The recommended limit for E. Coli in recreational water is 394 colony forming units per 100 milliliters of surface water.

The San Antonio River is not considered a recreational body of water in that swimming is not allowed.

However, tests found low E. Coli counts upstream from the zoo in August of 2013 of 272 cfu.

Downstream from the zoo the E. Coli level shot up to 12,600 cfu.

Much of that reading is attributed to animal and bird waste from the zoo washing into the river.

On the River Walk the reading declined to 1,550 cfu.

In late 2013, construction on a water treatment plant downstream from the zoo was underway.

Alcoser said the goal was to disinfect water coming out of the zoo with ultraviolet light.

"We're expecting that once the treatment facility is in operation that it's going to significantly lower the bacteria levels," Alcoser said in 2013.

After months of delays the plant finally began operations at the end of May 2014.

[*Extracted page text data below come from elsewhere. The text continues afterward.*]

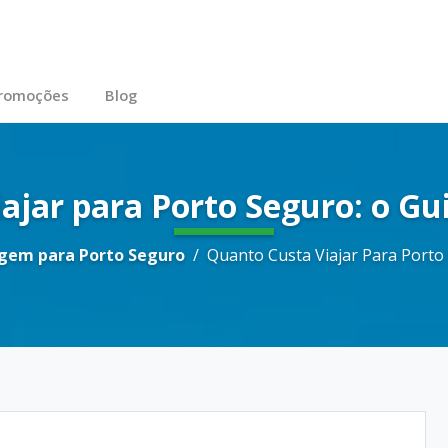
ra Porto Seguro em 2026
romoções
Blog
ajar para Porto Seguro: o G
agem para Porto Seguro
Quanto Custa Viajar Para Port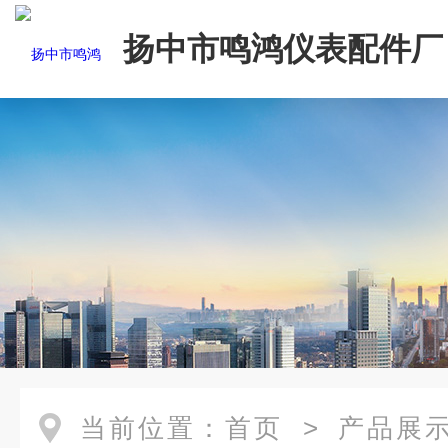
扬中市鸣鸿仪表配件厂
当前位置：
首页
>
产品展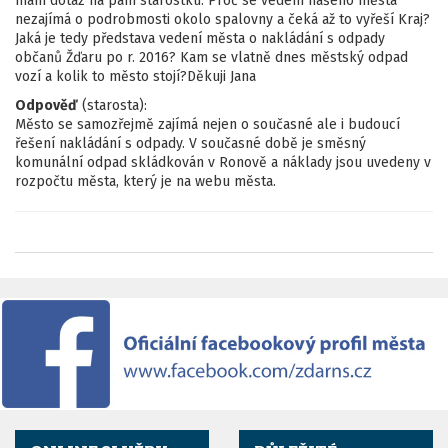
mám dotaz na paní starostku. Proč se vedení našeho města
nezajímá o podrobmosti okolo spalovny a čeká až to vyřeší Kraj?
Jaká je tedy představa vedení města o nakládání s odpady
občanů Žďaru po r. 2016? Kam se vlatně dnes městský odpad
vozí a kolik to město stojí?Děkuji Jana
Odpověď
(starosta):
Město se samozřejmě zajímá nejen o současné ale i budoucí
řešení nakládání s odpady. V současné době je směsný
komunální odpad skládkován v Ronově a náklady jsou uvedeny v
rozpočtu města, který je na webu města.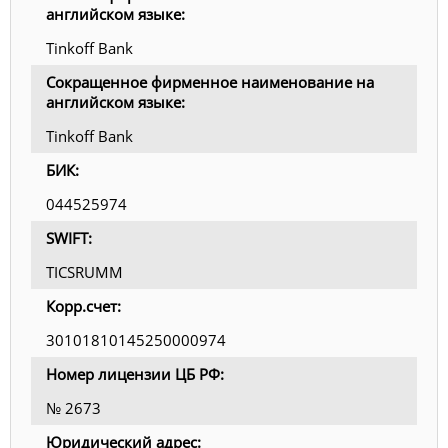
английском языке:
Tinkoff Bank
Сокращенное фирменное наименование на
английском языке:
Tinkoff Bank
БИК:
044525974
SWIFT:
TICSRUMM
Корр.счет:
30101810145250000974
Номер лицензии ЦБ РФ:
№ 2673
Юридический адрес: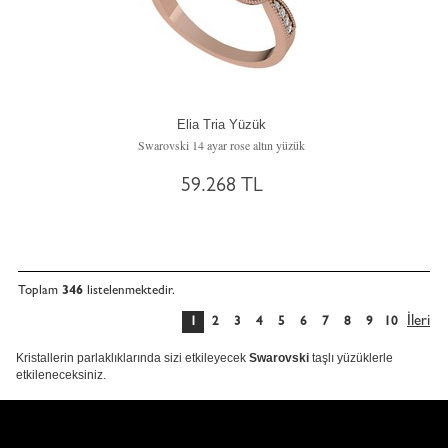
Elia Tria Yüzük
Swarovski 14 ayar rose altın yüzük
59.268 TL
Toplam
346
listelenmektedir.
İleri
1
2
3
4
5
6
7
8
9
10
Kristallerin parlaklıklarında sizi etkileyecek
Swarovski
taşlı yüzüklerle
etkileneceksiniz.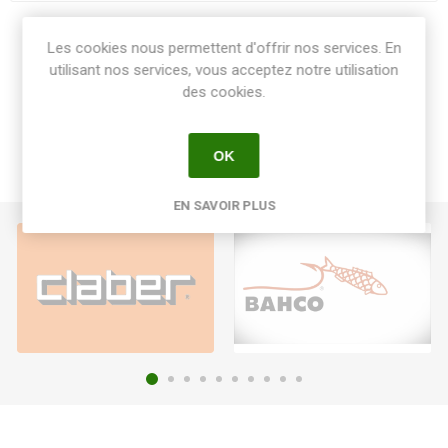
Share:
Les cookies nous permettent d'offrir nos services. En
utilisant nos services, vous acceptez notre utilisation
des cookies.
OK
EN SAVOIR PLUS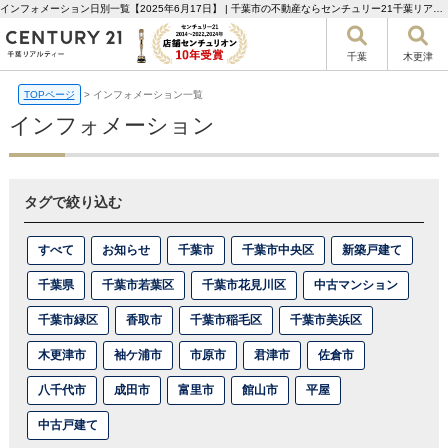
インフォメーション日別一覧【2025年6月17日】 | 千葉市の不動産ならセンチュリー21千葉リアルティー
千葉
木更津
TOPページ
>
インフォメーション一覧
インフォメーション
タグで絞り込む
すべて
お知らせ
千葉市
千葉市中央区
新築戸建て
千葉県
千葉市若葉区
千葉市花見川区
中古マンション
千葉市緑区
香取市
千葉市稲毛区
千葉市美浜区
木更津市
袖ケ浦市
市原市
君津市
佐倉市
八千代市
成田市
富里市
館山市
平屋
中古戸建て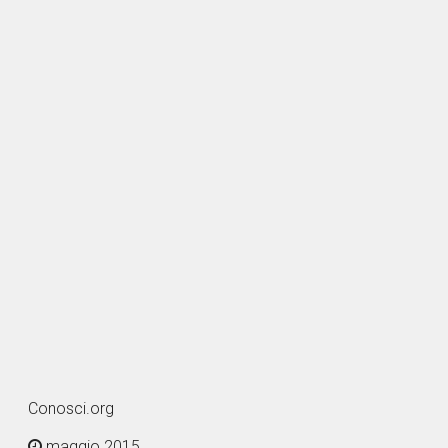
Conosci.org
maggio 2015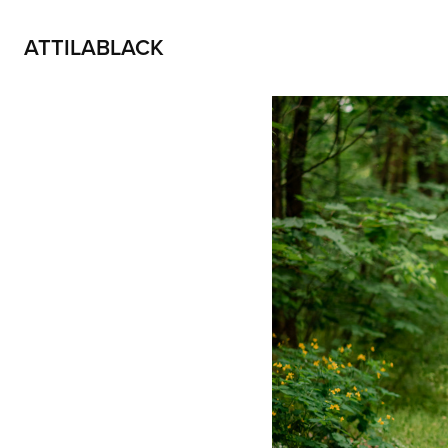
ATTILABLACK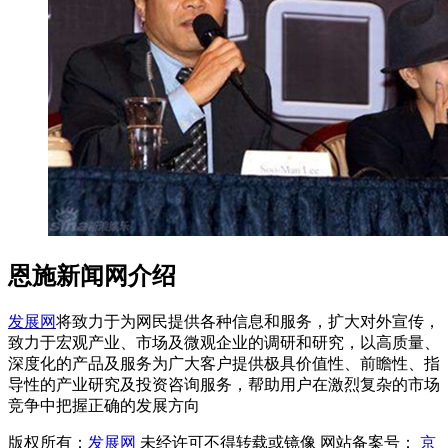
恩施新闻网介绍
发展网
将致力于为网民提供各种信息和服务，扩大对外宣传，
致力于宏观产业、市场及微观企业的调研和研究，以高质量、
深度化的产品及服务为广大客户提供极具价值性、前瞻性、指
导性的产业研究及投资咨询服务，帮助用户在激烈复杂的市场
竞争中把握正确的发展方向
版权所有：
发展网
未经许可不得转载或镜像 网站备案号：
京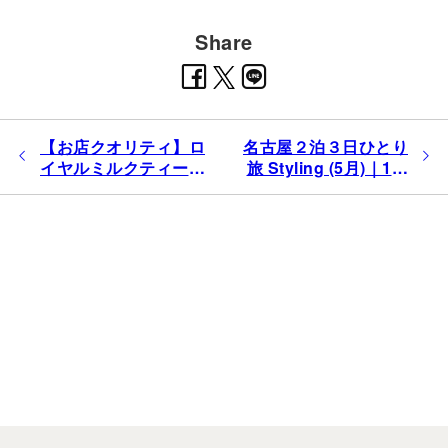
Share
投
【お店クオリティ】ロ
名古屋２泊３日ひとり
稿
イヤルミルクティーベ
旅 Styling (5月)｜1日
ナ
ースを使った簡単ピー
目 ひつまぶし・カフェ
ビ
チティー
ゲ
ー
シ
ョ
ン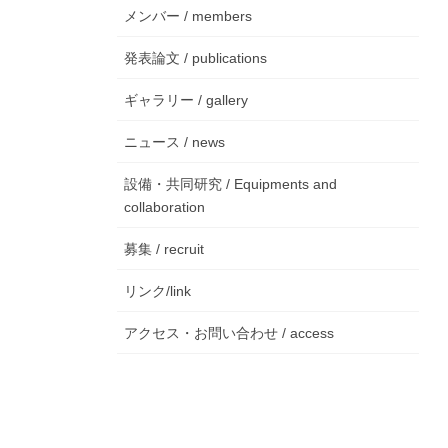
メンバー / members
発表論文 / publications
ギャラリー / gallery
ニュース / news
設備・共同研究 / Equipments and
collaboration
募集 / recruit
リンク/link
アクセス・お問い合わせ / access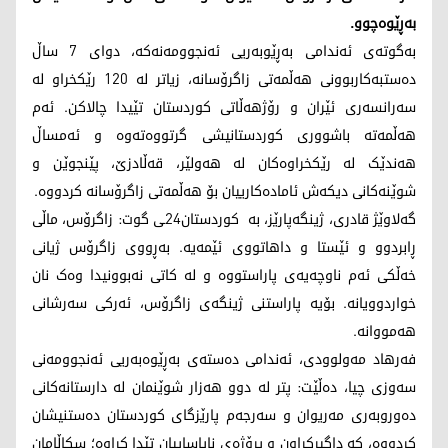
بەڕێوەچوو.
بەگوتەی ئەندامی بەڕێوبەریی ئەنجوومەنەکە، دوای 7 ساڵ
دەستبەکاربوونی هەڵمەتی زاگرۆسانە، زیاتر لە 120 رێکخراو لە
سەرانسەری ئێران و رۆژهەڵاتی کوردستان تێیدا چالاکن. ئەم
هەڵمەتە باشووری کوردستانیشی گرتووەتەوە و ئەمساڵ
هەندێک لە رێکخراوەکان لە هەولێر، قەڵادزێ، پێنجوێن و
شوێنەکانی دیکەش ئامادەکارییان بۆ هەڵمەتی زاگرۆسانە کردووە.
گەلاوێژ قادری، ژینگەپارێز، بە کوردستان24ـی گوت: زاگرۆس، ماڵی
ڕابردوو و ئێستا و داهاتووی ئێمەیە. بەڕووی زاگرۆس ژیانی
خەڵکی ئەم ناوچەیەی پاراستووە و لە کاتی نەبوونیدا وەک نان
خواردوویانە. بۆیە پاراستنی ژینگەی زاگرۆس، ئەرکی سەرشانی
هەمووانە.
فەرهاد مەولوودی، ئەندامی دەستەی بەڕێوەبەریی ئەنجوومەنی
سەوزی چیا، دەڵێت: پتر لە دوو هەزار شوێنمان لە دارستانەکانی
دەوروبەری مەریوان و سەرجەم پارێزگای کوردستان دەستنیشان
کردووە، کە داگیرکراون و پرۆژەی نایاساییان تێدا کراوە؛ سکاڵامان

The Defenders once again tested the river water on June 5, 2014, through an accredited lab.

Tests were done upstream from the zoo, downstream from the zoo and at the River Walk.

The test found the E. Coli upstream from the zoo was much higher than before at 1,870 cfu.

Downstream from the zoo, however, it was drastically reduced from the 12,600 cfu reading from August 2013 to 1,180 cfu, evidence that the water treatment plant was working to disinfect the water flowing out from the zoo.

The big surprise was the River Walk reading, which was the highest of all three at 5,710 cfu.

At the River Walk, tourists and locals weighed in on whether it is important to keep the river clean.

Helen Gonzales works at the Hard Rock Café on the River Walk and said she has not heard any complaints.

"No! Nobody cares about touching the water," Gonzales said. "Why would you care? Everyone says that they love it here. I mean people come from all over: France, Spain, Brazil."

Tourist Jennifer Shallet from Abita Springs, Louisiana, felt the same way.

"It doesn't matter to me," Shallet said. "I mean we're taking a boat ride. We're not going swimming in it. I come here for the history. It doesn't bother me."

Enid, Oklahoma visitor Kourtney Janes, however, rated clean water moderately important on a scale of one to ten.

"Probably at least a five or a six, just to know you're going to a clean place and especially, you know, being a visitor," Janes said.

Public Works is now looking into why the latest test of water upstream from the zoo and downstream at the River Walk tested higher for E. Coli than previous tests.

Alcoser did send this email in regard to that: "The UV Treatment Plant has been very effective at reducing bacteria levels discharging from the zoo. The timing of the egret population and other wildlife, such as ducks could have affected the increase levels of bacteria above the zoo and within the River Walk. The time of day, temperature and turbidity (sediment) could have also effected the bacteria levels."